GUESS is software for Bayesian variable selection and model averaging using a stochastic search algorithm to visit the most likely models via MCMC. There also exists an R package, R2GUESS, which is a wrapper for running GUESS, and provides useful diagnostic and summary functions.
This package, GUESSFM, aims to extend GUESS for fine mapping, defined here as the task of identifying the most likely set of causal variants. The are particular challenges for fine mapping, mostly related to the density of SNP markers. Nonetheless, this vignette will at first focus on an example dataset that comes with R2GUESS.
This vignettes introduces GUESSFM, and tries to do a sample run with simulated data. The other vignettes visit some topics in more depth:
plotting and SNP groups.
Although GUESS uses g-priors, which inhibits visiting models with SNPs in high LD, we have found that running GUESS with SNPs in complete LD can lead to instability. R2GUESS was created purely to allow running GUESS on a tagged set of SNPs to approximate the posterior model space, and then expand the most interesting models to include their tags. It is perhaps useful to give an example of expanding a model.
Suppose we begin tagging, and determine a couple of tag groups as follows:
Tag | SNPs in tag group |
\(A\) | \(A_1\), \(A_2\) |
\(B\) | \(B_1\) |
R2GUESS will remove SNPs A1, A2 and B1, and will save a file
containing an object of class tags
containting the information in
the above table. Then, suppose after GUESS has run on the set of tag
SNPs, model ((A,B)) is one of the most interesting. GUESS FM will
`expand' this model to the set of models ({(A,B), (A_1,B), (A_2,B),
(A,B_1), (A_1,B_1), (A_2,B_1)}).
We assess each model using Bayes Factors. The Bayes Factor for model (M_i) is
$$BF_{i0} = \frac{P(M_i | \text{data} )}{P(M_0 | \text{data})}.$$
In a fully Bayesian analysis, the individual model probabilities are calculated by integrating over prior distributions for the model parameters (regression coefficients, for example). This is what GUESS does. However, it assumes a linear model when often we will want to fine map a disease trait and therefore use a logistic model. Further, we cannot go back and run the expanded models through GUESS. Instead, we use Approximate Bayes Factors, based on the BIC:
$$-2 \log{ABF_{i0}} = BIC(M_i) - BIC(M_0).$$
These are calculated within R via the glm
and BIC
functions.
At what threshold should you tag?

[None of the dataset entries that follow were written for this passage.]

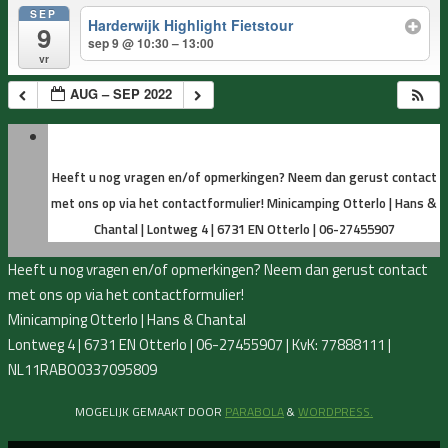
SEP
Harderwijk Highlight Fietstour
9
sep 9 @ 10:30 – 13:00
vr
AUG – SEP 2022
Heeft u nog vragen en/of opmerkingen? Neem dan gerust contact
met ons op via het contactformulier!
Minicamping Otterlo | Hans &
Chantal | Lontweg 4 | 6731 EN Otterlo | 06-27455907
Heeft u nog vragen en/of opmerkingen? Neem dan gerust contact
met ons op via het contactformulier!
Minicamping Otterlo | Hans & Chantal
Lontweg 4 | 6731 EN Otterlo | 06-27455907 | KvK: 77888111 |
NL11RABO0337095809
MOGELIJK GEMAAKT DOOR
PARABOLA
&
WORDPRESS.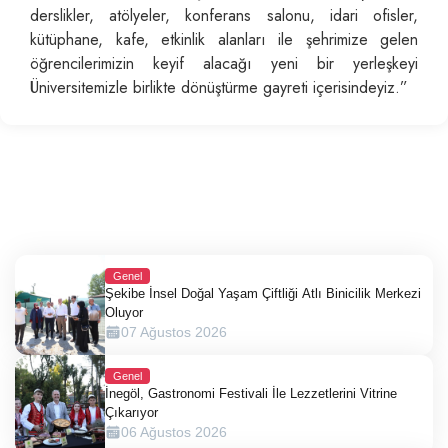
derslikler, atölyeler, konferans salonu, idari ofisler,
kütüphane, kafe, etkinlik alanları ile şehrimize gelen
öğrencilerimizin keyif alacağı yeni bir yerleşkeyi
Üniversitemizle birlikte dönüştürme gayreti içerisindeyiz.”
Genel
Şekibe İnsel Doğal Yaşam Çiftliği Atlı Binicilik Merkezi
Oluyor
07 Ağustos 2026
Genel
İnegöl, Gastronomi Festivali İle Lezzetlerini Vitrine
Çıkarıyor
06 Ağustos 2026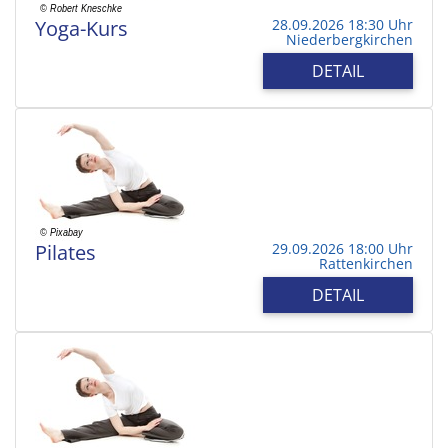
Yoga-Kurs
28.09.2026 18:30 Uhr
Niederbergkirchen
DETAIL
Pilates
29.09.2026 18:00 Uhr
Rattenkirchen
DETAIL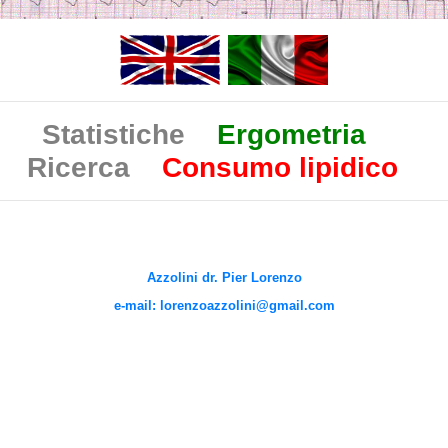
Statistiche
Ergometria
Ricerca
Consumo lipidico
Azzolini dr. Pier Lorenzo
e-mail: lorenzoazzolini@gmail.com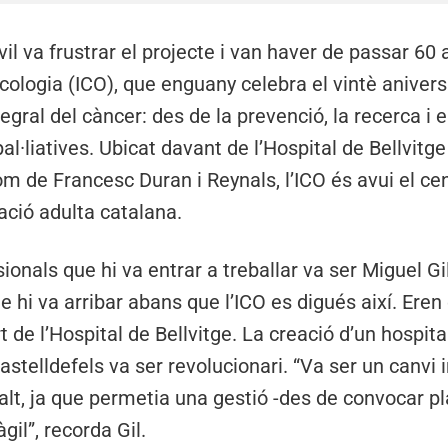
vil va frustrar el projecte i van haver de passar 60 a
ncologia (ICO), que enguany celebra el vintè anivers
tegral del càncer: des de la prevenció, la recerca i e
al·liatives. Ubicat davant de l’Hospital de Bellvitge
nom de Francesc Duran i Reynals, l’ICO és avui el ce
ació adulta catalana.
ionals que hi va entrar a treballar va ser Miguel Gi
hi va arribar abans que l’ICO es digués així. Eren e
 de l’Hospital de Bellvitge. La creació d’un hospita
astelldefels va ser revolucionari. “Va ser un canvi
alt, ja que permetia una gestió -des de convocar p
il”, recorda Gil.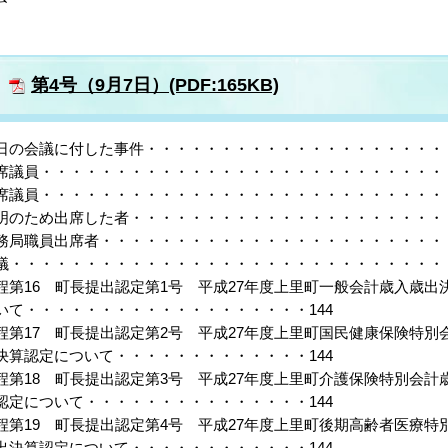
第4号（9月7日）(PDF:165KB)
日の会議に付した事件・・・・・・・・・・・・・・・・・・・・・
席議員・・・・・・・・・・・・・・・・・・・・・・・・・・・・
席議員・・・・・・・・・・・・・・・・・・・・・・・・・・・・
明のため出席した者・・・・・・・・・・・・・・・・・・・・・・
務局職員出席者・・・・・・・・・・・・・・・・・・・・・・・・
議・・・・・・・・・・・・・・・・・・・・・・・・・・・・・・
程第16 町長提出認定第1号 平成27年度上里町一般会計歳入歳出
いて・・・・・・・・・・・・・・・・・・・144
程第17 町長提出認定第2号 平成27年度上里町国民健康保険特別
決算認定について・・・・・・・・・・・・・144
程第18 町長提出認定第3号 平成27年度上里町介護保険特別会計
認定について・・・・・・・・・・・・・・・144
程第19 町長提出認定第4号 平成27年度上里町後期高齢者医療特
出決算認定について・・・・・・・・・・・・144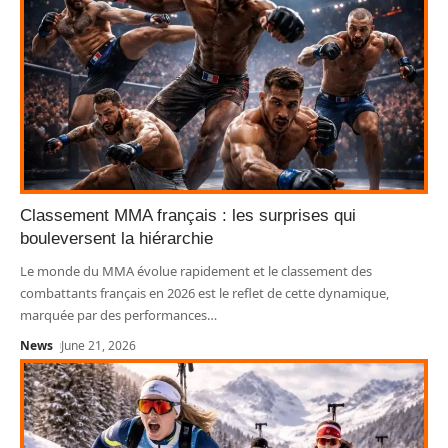
Classement MMA français : les surprises qui
bouleversent la hiérarchie
Le monde du MMA évolue rapidement et le classement des
combattants français en 2026 est le reflet de cette dynamique,
marquée par des performances
…
News
June 21, 2026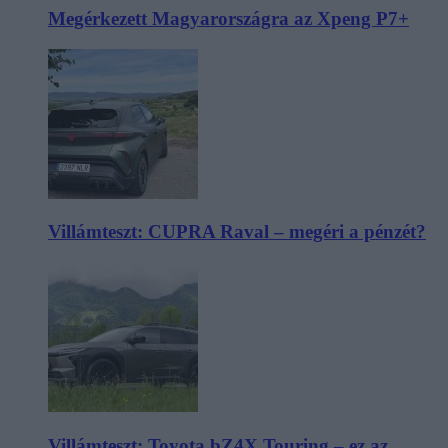
Megérkezett Magyarországra az Xpeng P7+
Villámteszt: CUPRA Raval – megéri a pénzét?
Villámteszt: Toyota bZ4X Touring – ez az,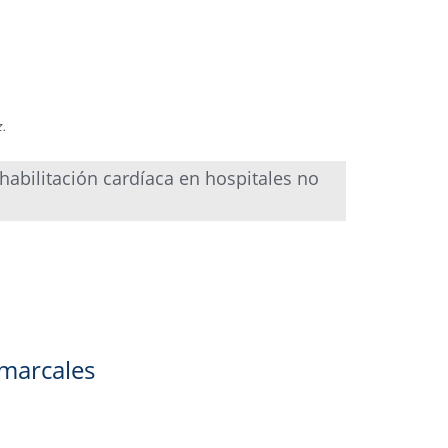
z.
abilitación cardíaca en hospitales no
omarcales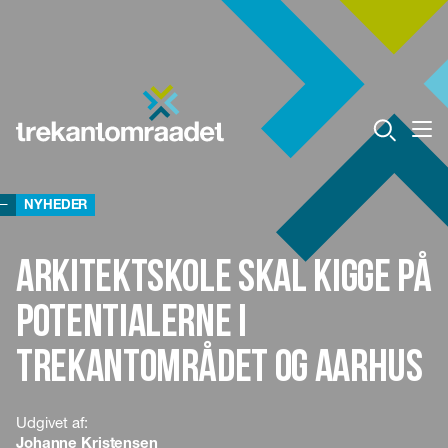
NYHEDER
Arkitektskole skal kigge på
potentialerne i
Trekantområdet og Aarhus
Udgivet af:
Johanne Kristensen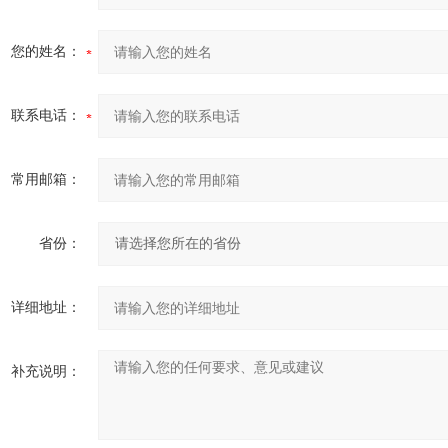
您的姓名：
联系电话：
常用邮箱：
省份：
详细地址：
补充说明：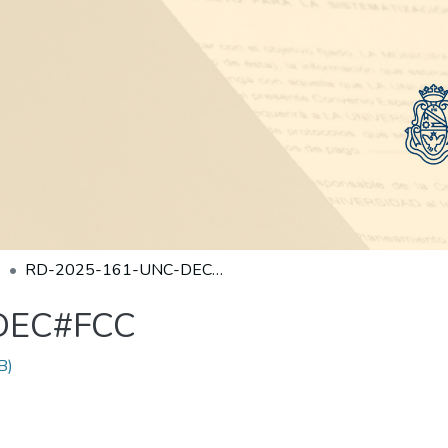
RD-2025-161-UNC-DEC#FCC
DEC#FCC
B)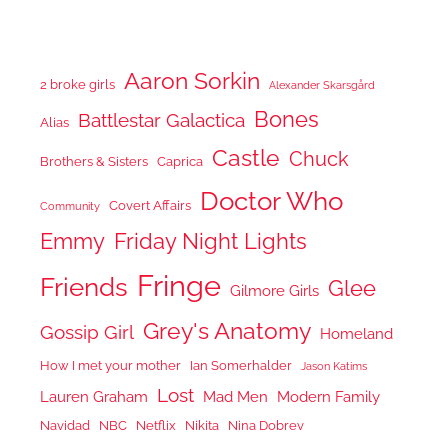
Aaron Sorkin
2 broke girls
Alexander Skarsgård
Bones
Battlestar Galactica
Alias
Castle
Chuck
Brothers & Sisters
Caprica
Doctor Who
Covert Affairs
Community
Emmy
Friday Night Lights
Fringe
Friends
Glee
Gilmore Girls
Grey's Anatomy
Gossip Girl
Homeland
How I met your mother
Ian Somerhalder
Jason Katims
Lost
Lauren Graham
Mad Men
Modern Family
Navidad
NBC
Netflix
Nikita
Nina Dobrev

Probably, as high as you can go without inducing instability in GUESS. We have found (r^2=0.99) to work in some large datasets, but your mileage may vary. In the examples below we use a lower threshold purely for demonstration.
We start with using some sample data from the snpStats package including 20 SNPs, and simulating a quantitative trait that depends on 3 causal SNPs.
library(snpStats) data(for.exercise, package="snpStats") set.seed(12346) X <- snps.10[,101:120] n <- nrow(X) causal <- c("rs1555897","rs7069505") Y <- rnorm(n,mean=as.numeric(X[,causal[1]]))*sqrt(0.2) + rnorm(n,mean=as.numeric(X[,causal[2]]))*sqrt(0.2) + rnorm(n)*sqrt(0.6)
X
contains some missing genotypes, but no SNPs with such a low call
rate we would worry in a large study. Still, the rest of the analysis
is easier to interpret for the purposes of a vignette if we fill in
the missing values.
library(GUESSFM) summary(col.summary(X)) X <- impute.missing(X) summary(col.summary(X))
Looking at the LD, we see this is a region in which D' (above the diagonal) is typically high, whilst (r^2) can be high between some SNPs, and with moderately strong (r^2 \simeq 0.7) between two of our causal SNPs:
ld <- show.ld(X=X)
First, via GUESSFM's wrapper, tagging at (r^2=0.8). This is considerably lower than suggested above, and is used here purely for demonstration as there is limited strong LD in this dataset.
## THIS DIRECTORY WILL HOLD ALL THE GUESS INPUT AND OUTPUT ## AND WILL BE CREATED IF IT DOESN'T ALREADY EXIST mydir <- tempfile() ## NB, IF GUESS IS NOT ON YOUR PATH, SUPPLY THE FULL PATH IN AN ARGUMENT ## guess.command="/path/to/GUESS" run.bvs(X,Y,gdir=mydir, tag.r2=0.95, # maximum r2 between SNPs to be modelled guess.command="GUESS", # /path/to/GUESS nexp=3, # expected number of causal variants, an overestimate nsave=1000) # number of best models to save
This can take a (long) while. For the purposes of this vignette, we will load the results from an existing run.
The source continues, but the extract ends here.